L’enjeu, si l’on veut faire reculer la pauvreté, c’est au contraire d’aller chercher toutes celles et ceux qui n’ont rien et ne demandent rien, et de leur donner accès à leurs droits. Cela suppose d’accepter d’augmenter substantiellement le budget de toutes les prestations sociales, et sûrement pas d’anticiper des coups de rabot de plusieurs milliards d’euros. Il ne faut pas oublier que ces « économies » se font aux dépens de familles qui chaque mois comptent les euros un par un. Difficile pour un enfant de « s’émanciper », y compris dans une classe de seulement douze élèves, quand la famille n’a pas les moyens de payer les dépenses essentielles pour vivre.
Le petit déjeuner gratuit à l’école, les tarifs sociaux dans les cantines, l’ouverture de nouvelles places de crèches sont de bonnes mesures, mais qui dépendent des collectivités territoriales et non de l’Etat. Si, « en même temps », la politique de restriction budgétaire pour les collectivités n’est pas modifiée, aucune de ces annonces ne pourra être concrétisée.
Le Président déclare vouloir améliorer l’accompagnement de celles et ceux qui sont dans la difficulté pour leur permettre de s’en sortir, plutôt que de « dépenser un pognon de dingue dans des minimas sociaux ». L’idée d’un référent social unique pour un accompagnement personnalisé est bonne, mais elle n’est pas nouvelle, puisqu’il s’agissait d’une des mesures du plan d’action pour le travail social lors de quinquennat de François Hollande. Mais les travailleurs sociaux sont le plus souvent des agents des collectivités territoriales, qui sont « en même temps » asphyxiées financièrement par le désengagement de l’Etat et les nouvelles règles budgétaires. On voit mal comment une mise en œuvre réelle pourrait être envisageable sans aucun moyen dédié de l’Etat, et pour l’instant la seule annonce est un hypothétique texte législatif en 2020 pour créer un « service public de l’insertion »… Si on ajoute à cela la suppression, « en même temps », de plusieurs milliers de postes à Pôle Emploi et de centaines de milliers de contrats aidés, il y a de quoi craindre une nette dégradation dans l’accompagnement des personnes en insertion ou en recherche d’emploi, malgré les discours et l’affichage sur l’émancipation.

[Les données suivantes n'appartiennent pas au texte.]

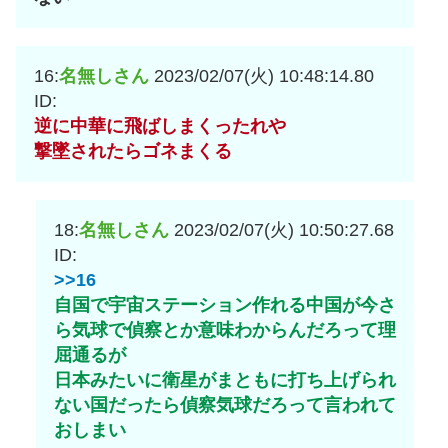
16:
名無しさん
2023/02/07(火) 10:48:14.80
ID:
逆に中華に飛ばしまくったれや
撃墜されたらゴネまくる
18:
名無しさん
2023/02/07(火) 10:50:27.68
ID:
>>16
自国で宇宙ステーション作れる中国が今さ
ら気球で偵察とか意味わからんだろって理
屈通るが
日本みたいに衛星がまともに打ち上げられ
ない国だったら偵察気球だろって言われて
おしまい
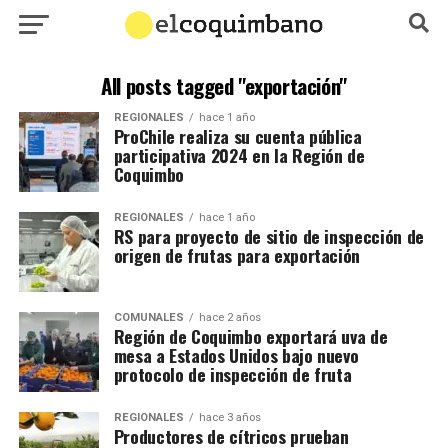
All posts tagged "exportación"
REGIONALES
hace 1 año
ProChile realiza su cuenta pública
participativa 2024 en la Región de
Coquimbo
REGIONALES
hace 1 año
RS para proyecto de sitio de inspección de
origen de frutas para exportación
COMUNALES
hace 2 años
Región de Coquimbo exportará uva de
mesa a Estados Unidos bajo nuevo
protocolo de inspección de fruta
REGIONALES
hace 3 años
Productores de cítricos prueban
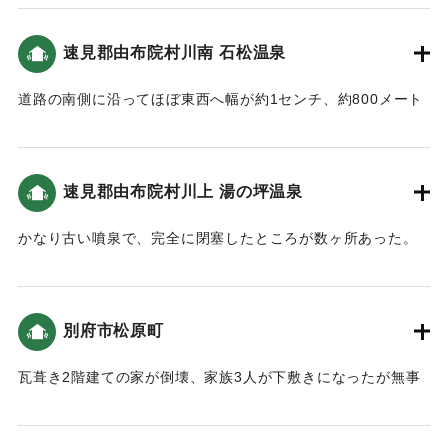
｜固有コード:
00488014
速見郡由布院村川南 石松温泉
道路の南側に沿ってほぼ東西へ幅が約1センチ、約800メート
ルにおよぶ地割れが発生した。この地割は温泉の筋に沿って
人家の床下を貫通しているため、相当の被害があり、そのた
めに付近の温泉にも増減があった。湧出量の減少したところ
速見郡由布院村川上 湯の坪温泉
や、全く閉塞したところがある代りに、中には湧出し始め、
床下の割目から音を立てて噴出したところもあった。また井
かなり古い噴泉で、完全に閉塞したところが数ヶ所あった。
戸水が止ったところもある。
｜固有コード:
00488016
｜固有コード:
00488015
別府市松原町
瓦葺き2階建ての家が倒壊、家族3人が下敷きになったが無事
救出された。
【出典：大分合同新聞 1946年12月21日朝刊2面】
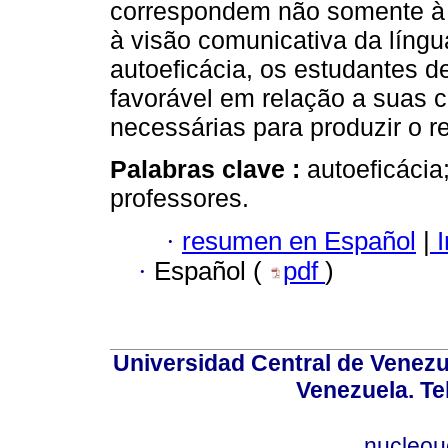
correspondem não somente à 
à visão comunicativa da língu
autoeficácia, os estudantes 
favorável em relação a suas 
necessárias para produzir o r
Palabras clave :
autoeficácia
professores.
·
resumen en Español
|
I
·
Español (
pdf
)
Universidad Central de Venez
Venezuela. Te
nucleou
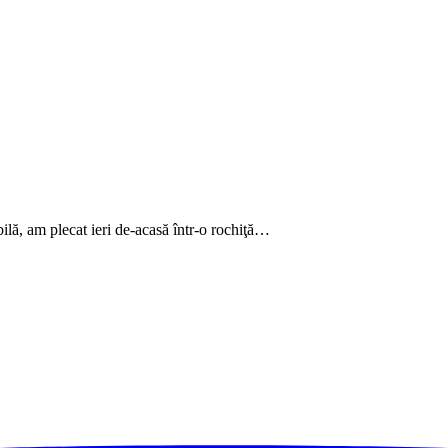
bilă, am plecat ieri de-acasă într-o rochiţă…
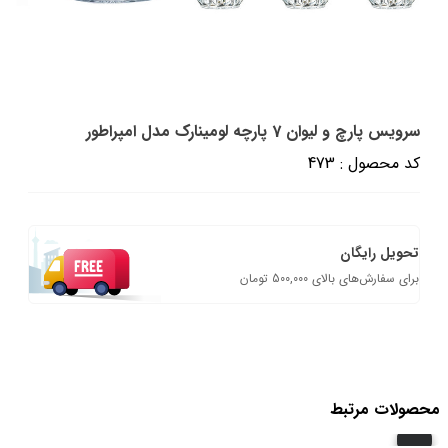
سرویس پارچ و لیوان 7 پارچه لومینارک مدل امپراطور
کد محصول : 473
تحویل رایگان
برای سفارش‌های بالای 500,000 تومان
محصولات مرتبط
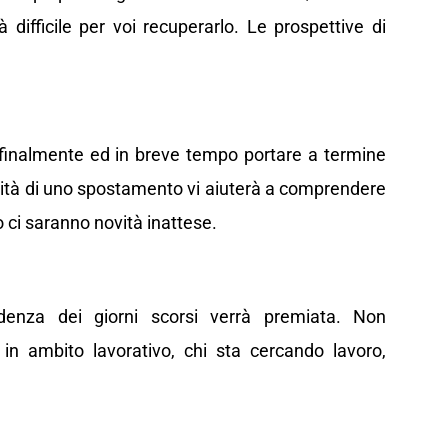
difficile per voi recuperarlo. Le prospettive di
 finalmente ed in breve tempo portare a termine
bilità di uno spostamento vi aiuterà a comprendere
 ci saranno novità inattese.
ndenza dei giorni scorsi verrà premiata. Non
 in ambito lavorativo, chi sta cercando lavoro,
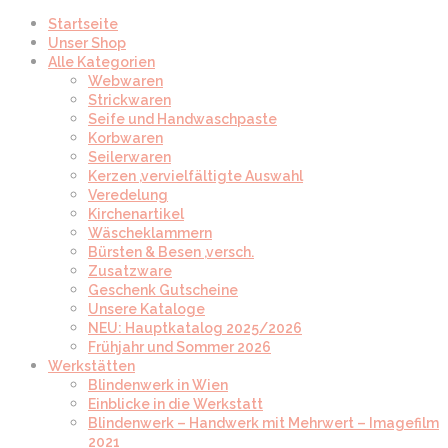
Startseite
Unser Shop
Alle Kategorien
Webwaren
Strickwaren
Seife und Handwaschpaste
Korbwaren
Seilerwaren
Kerzen ,vervielfältigte Auswahl
Veredelung
Kirchenartikel
Wäscheklammern
Bürsten & Besen ,versch.
Zusatzware
Geschenk Gutscheine
Unsere Kataloge
NEU: Hauptkatalog 2025/2026
Frühjahr und Sommer 2026
Werkstätten
Blindenwerk in Wien
Einblicke in die Werkstatt
Blindenwerk – Handwerk mit Mehrwert – Imagefilm
2021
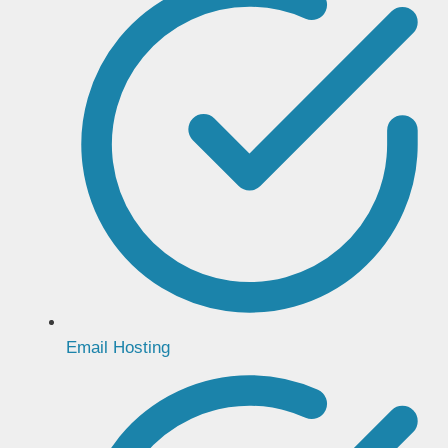
Email Hosting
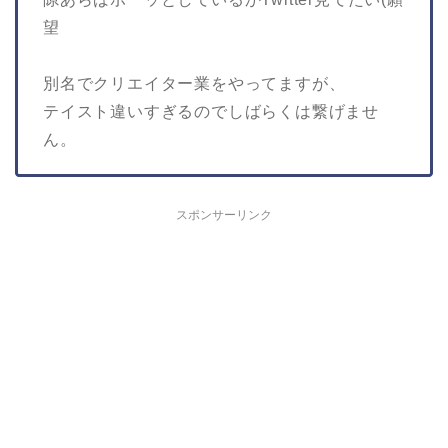
望
別名でクリエイター業をやってますが、
テイスト違いすぎるのでしばらくは繋げませ
ん。
スポンサーリンク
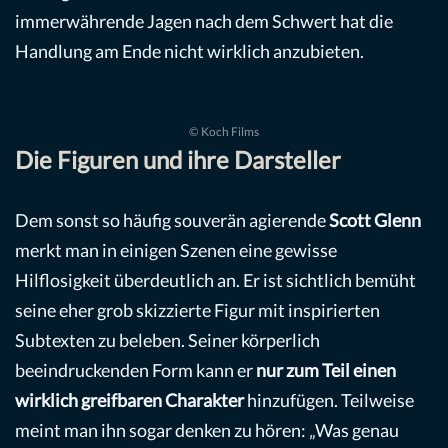
immerwährende Jagen nach dem Schwert hat die
Handlung am Ende nicht wirklich anzubieten.
© Koch Films
Die Figuren und ihre Darsteller
Dem sonst so häufig souverän agierende
Scott Glenn
merkt man in einigen Szenen eine gewisse
Hilflosigkeit überdeutlich an. Er ist sichtlich bemüht
seine eher grob skizzierte Figur mit inspirierten
Subtexten zu beleben. Seiner körperlich
beeindruckenden Form kann er
nur zum Teil einen
wirklich greifbaren Charakter
hinzufügen. Teilweise
meint man ihn sogar denken zu hören: „Was genau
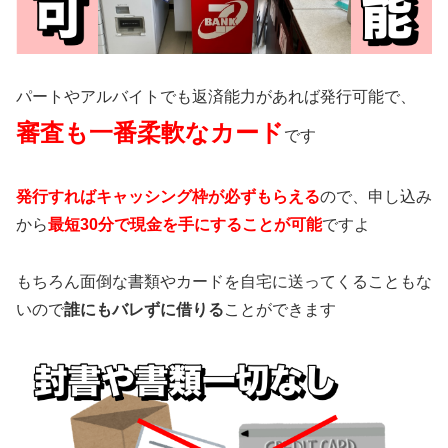
パートやアルバイトでも返済能力があれば発行可能で、
審査も一番柔軟なカード
です
発行すればキャッシング枠が必ずもらえる
ので、申し込み
から
最短30分で現金を手にすることが可能
ですよ
もちろん面倒な書類やカードを自宅に送ってくることもな
いので
誰にもバレずに借りる
ことができます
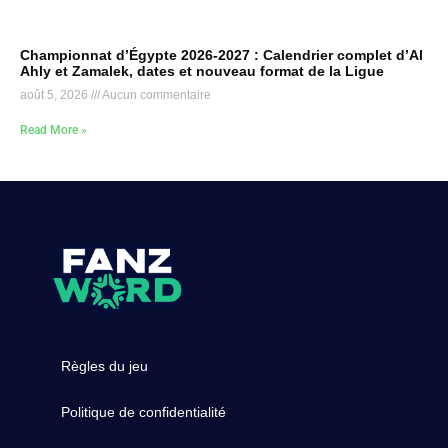
Championnat d’Égypte 2026-2027 : Calendrier complet d’Al
Ahly et Zamalek, dates et nouveau format de la Ligue
août 5, 2026
Aucun commentaire
Read More »
Règles du jeu
Politique de confidentialité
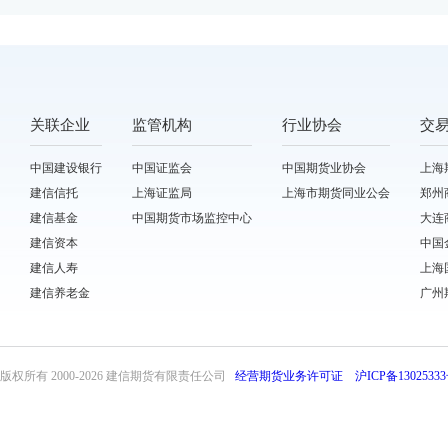
关联企业
监管机构
行业协会
交
中国建设银行
中国证监会
中国期货业协会
上海
建信信托
上海证监局
上海市期货同业公会
郑州
建信基金
中国期货市场监控中心
大连
建信资本
中国
建信人寿
上海
建信养老金
广州
版权所有 2000-
2026 建信期货有限责任公司
经营期货业务许可证
沪ICP备13025333
front32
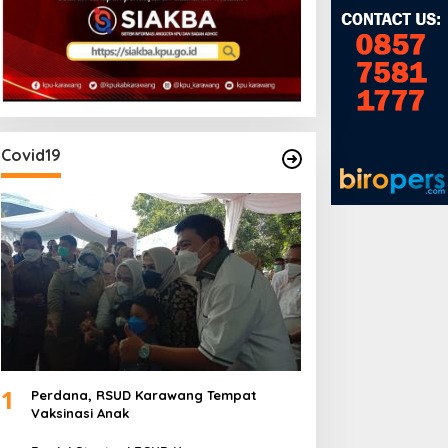
Covid19
SUD Karawang Raih
Rakercab II PPTSB
redikat Paripurna dari
Karawang Hasilkan Tiga
emenkes RI
Point Aturan dari Seksi
Adat
1
Perdana, RSUD Karawang Tempat
Vaksinasi Anak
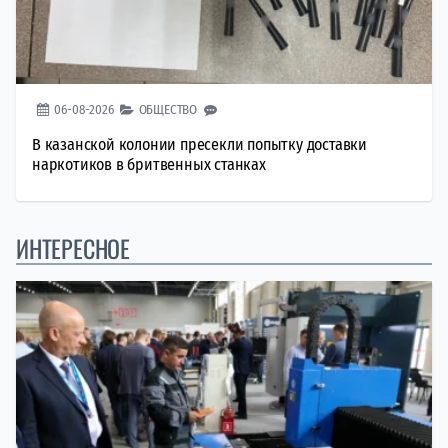
06-08-2026
ОБЩЕСТВО
В казанской колонии пресекли попытку доставки
наркотиков в бритвенных станках
ИНТЕРЕСНОЕ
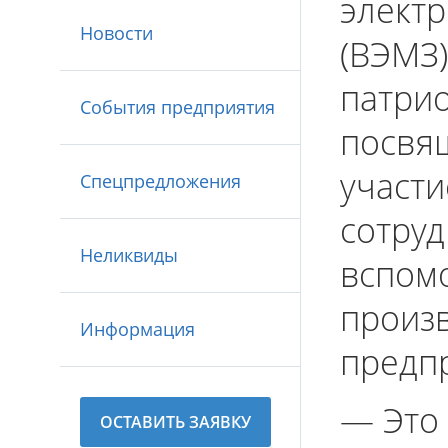
электр
Новости
(ВЭМЗ)
патрио
События предприятия
посвя
участи
Спецпредложения
сотруд
Неликвиды
вспомо
произ
Информация
предп
— Это
ОСТАВИТЬ ЗАЯВКУ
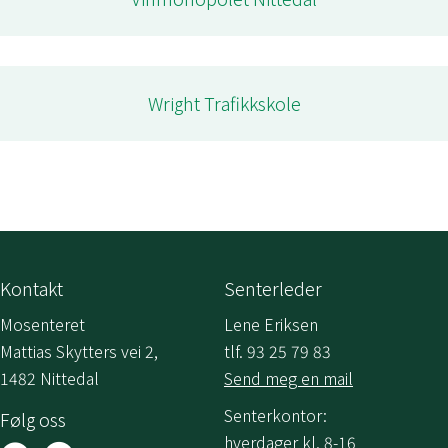
Wright Trafikkskole
Kontakt
Senterleder
Mosenteret
Lene Eriksen
Mattias Skytters vei 2,
tlf. 93 25 79 83
1482 Nittedal
Send meg en mail
Senterkontor:
Følg oss
hverdager kl. 8-16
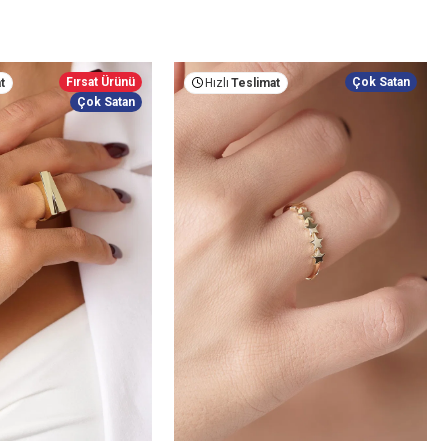
Fırsat Ürünü
Çok Satan
t
Hızlı
Teslimat
Çok Satan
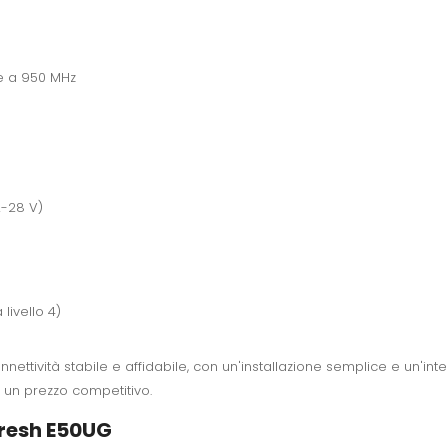
e a 950 MHz
2-28 V)
livello 4)
ettività stabile e affidabile, con un'installazione semplice e un'inte
a un prezzo competitivo.
fresh E50UG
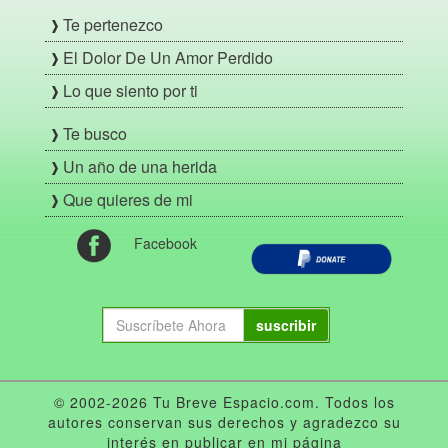
Te pertenezco
El Dolor De Un Amor Perdido
Lo que siento por ti
Te busco
Un año de una herida
Que quieres de mi
Facebook
suscribir
© 2002-2026 Tu Breve Espacio.com. Todos los
autores conservan sus derechos y agradezco su
interés en publicar en mi página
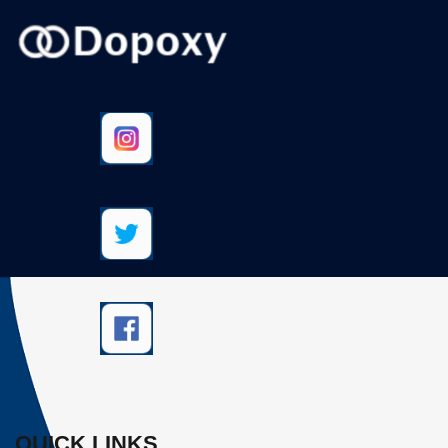
QUICK LINKS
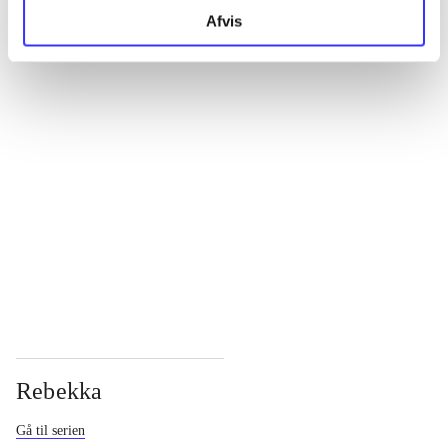
Afvis
...
...
...
...
Rebekka
Gå til serien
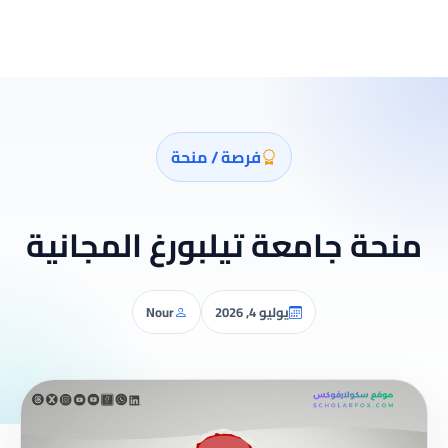
فرصة / منحة
منحة جامعة تيلبورغ المجانية
يوليو 4, 2026
Nour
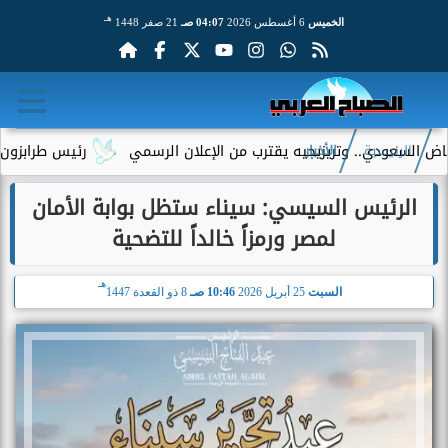
هـ
الخميس
6 أغسطس 2026
04:07 صـ
21 صفر 1448
. وتريزيجيه يقترب من الإعلان الرسمي
رئيس طرابزون سبور يكشف دو
الرئيسية
الأخبار
الرئيس السيسي: سيناء ستظل بوابة الأمان
لمصر ورمزاً خالداً للتضحية
هـ
السبت
25 أبريل 2026
10:46 صـ
8 ذو القعدة 1447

Vouloir reconnaître et former les travailleur.se.s sociaux.ales, c’est bien, c’est ce qui a été fait avec la refonte des programmes dans le plan d’action pour le travail social sous François Hollande. Mais alors pourquoi avoir « en même temps » repoussé la transformation des postes de travailleurs sociaux categorie B en categorie A qui avait pourtant été actée avec les syndicats à la fin du quinquennat précédent ?
Enfin le Président de la République annonce un plan logement pour lutter contre les marchands de sommeil et rénover les logements insalubres. Mais il ne faut pas oublier « qu’en même temps » les recettes des bailleurs sociaux ont été diminuées par la baisse des APL, réduisant d’autant la capacité des organismes HLM à engager des chantiers pour construire de nouveaux logements.
La lutte contre l’exclusion est une urgence pour notre pays et pour toute l’Europe, si l’on veut éviter d’aggraver la perte actuelle de confiance des citoyen.ne.s dans nos institutions et dans la démocratie. Cela ne doit pas se réduire à un simple exercice de communication pour un Président de la République étiqueté « président des riches » et en difficulté dans les sondages. Même s’il y a des mesures qui vont dans le bon sens dans ce plan pauvreté, comme l’augmentation du budget pour la garantie jeune ou pour les chantiers d’insertion, il y a « en même temps » depuis quinze mois de nombreux choix politiques qui aggravent les inégalités. Pour espérer être efficace, il faudrait tout simplement abandonner la stratégie du « en même temps ».
Par Marie-Arlette Carlotti (ancienne Ministre déléguée chargée des personnes handicapées et de la lutte contre l’exclusion) et Ségolène Neuville (ancienne Secrétaire d’Etat chargée des personnes handicapées et de la lutte contre l’exclusion).